━━━━━ Recorded information ━━━━━
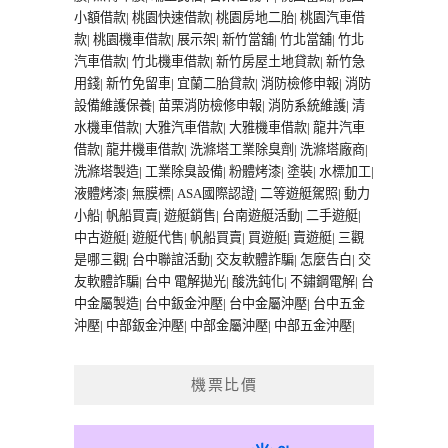
小額借款
|
桃園快速借款
|
桃園房地二胎
|
桃園汽車借
款
|
桃園機車借款
|
展示架
|
新竹當舖
|
竹北當舖
|
竹北
汽車借款
|
竹北機車借款
|
新竹房屋土地貸款
|
新竹急
用錢
|
新竹免留車
|
宜蘭二胎貸款
|
消防檢修申報
|
消防
設備維護保養
|
苗栗消防檢修申報
|
消防系統維護
|
清
水機車借款
|
大雅汽車借款
|
大雅機車借款
|
龍井汽車
借款
|
龍井機車借款
|
洗滌塔工業除臭劑
|
洗滌塔廠商
|
洗滌塔製造
|
工業除臭設備
|
粉體烤漆
|
塗裝
|
水標加工
|
液體烤漆
|
無膜標
|
ASA國際認證
|
二等遊艇駕照
|
動力
小船
|
帆船買賣
|
遊艇銷售
|
台南遊艇活動
|
二手遊艇
|
中古遊艇
|
遊艇代售
|
帆船買賣
|
買遊艇
|
賣遊艇
|
三觀
是哪三觀
|
台中聯誼活動
|
交友軟體詐騙
|
怎麼告白
|
交
友軟體詐騙
|
台中 電解拋光
|
酸洗鈍化
|
不鏽鋼電解
|
台
中金屬製造
|
台中鈑金沖壓
|
台中金屬沖壓
|
台中五金
沖壓
|
中部鈑金沖壓
|
中部金屬沖壓
|
中部五金沖壓
|
機票比價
━━━━━
* **What the exercise asks**
Copy out the data above exactly, except the pictures.

* **Answer to the exercise**
小額借款
|
桃園快速借款
|
桃園房地二胎
|
桃園汽車借
款
|
桃園機車借款
|
展示架
|
新竹當舖
|
竹北當舖
|
竹北
汽車借款
|
竹北機車借款
|
新竹房屋土地貸款
|
新竹急
用錢
|
新竹免留車
|
宜蘭二胎貸款
|
消防檢修申報
|
消防
設備維護保養
|
苗栗消防檢修申報
|
消防系統維護
|
清
水機車借款
|
大雅汽車借款
|
大雅機車借款
|
龍井汽車
借款
|
龍井機車借款
|
洗滌塔工業除臭劑
|
洗滌塔廠商
|
洗滌塔製造
|
工業除臭設備
|
粉體烤漆
|
塗裝
|
水標加工
|
液體烤漆
|
無膜標
|
ASA國際認證
|
二等遊艇駕照
|
動力
小船
|
帆船買賣
|
遊艇銷售
|
台南遊艇活動
|
二手遊艇
|
中古遊艇
|
遊艇代售
|
帆船買賣
|
買遊艇
|
賣遊艇
|
三觀
是哪三觀
|
台中聯誼活動
|
交友軟體詐騙
|
怎麼告白
|
交
友軟體詐騙
|
台中 電解拋光
|
酸洗鈍化
|
不鏽鋼電解
|
台
中金屬製造
|
台中鈑金沖壓
|
台中金屬沖壓
|
台中五金
沖壓
|
中部鈑金沖壓
|
中部金屬沖壓
|
中部五金沖壓
|
機票比價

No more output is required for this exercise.